Books about war are not my favorite, and Tree certainly makes a lot of choices with which I wholeheartedly disagree, but Prisoner of War will get the most reluctant reader avidly turning the pages to see what fate holds for our underage protagonist.

Need more books for your tween war monger? Check out this World War II podcast.



32713131Ure, James. W. Seized by the Sun: The Life and Disappearance of World War II Pilot Gertrude Tompkins
July 1st 2017 by Chicago Review Press
E ARC from Edelweiss Above the Treeline

While I am intrigued by this "Women of Action" series, this read more like a scholarly tome than a middle grade book. I'm glad to know about these, and will keep them in mind for my REALLY hard core war buffs, but will most likely not purchase and will rely on students getting this from the public library. If I had an unlimited budget, or if World War II was officially in our curriculum, I'd buy it.

From the Publisher
"Of the 38 Women Airforce Service Pilots (WASPs) confirmed or presumed dead in World War II, only one--Gertrude "Tommy" Tompkins--is still missing. On October 26, 1944, the 32-year-old fighter plane pilot lifted off from Mines Field in Los Angeles. She was never seen again.

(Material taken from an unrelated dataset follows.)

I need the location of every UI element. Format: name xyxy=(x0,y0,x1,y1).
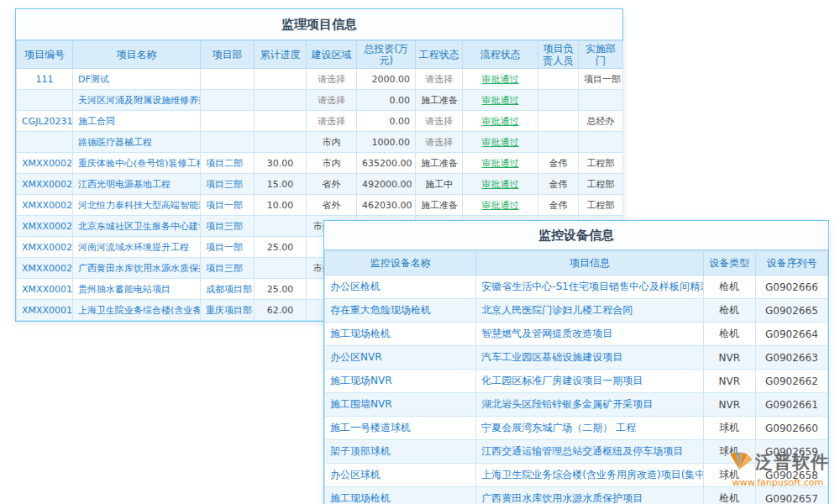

Seized by the Sun is the story of a remarkable woman who overcame a troubled childhood and the societal constraints of her time to find her calling flying the fastest and most powerful airplane of World War II. It is also a compelling unsolved mystery.

Born in 1912 to a wealthy New Jersey family, Gertrude's childhood was marked by her mother's bouts with depression and her father's relentless search for a cure for the debilitating stutter that afflicted Gertrude throughout her life. Teased and struggling in school, young Gertrude retreated to a solitary existence. As a young woman she dabbled in raising goats and aimlessly crisscrossed the globe in an attempt to discover her purpose.

As war loomed in Europe, Gertrude met the love of her life, a Royal Air Force pilot who was killed flying over Holland. Telling her sister that she "couldn't stop crying, so she focused on learning to fly," Gertrude applied to join the newly formed Women's Air Force Service Pilots. She went on to become such a superior pilot that she was one of only 126 WASPs selected to fly fighter planes. After her first flight in the powerful P-51 Mustang, her stutter left her for good.

Gertrude's sudden disappearance remains a mystery to this day. Award-winning author Jim Ure leads readers through Gertrude's fascinating life; provides a detailed account of the WASPs' daily routines, training, and challenges; and describes the ongoing search for Gertrude's wreck and remains. The result of years of research and interviews with Gertrude's family, friends, and fellow WASPs, Seized by the Sun is an invaluable addition to any student's or history buff's bookshelf."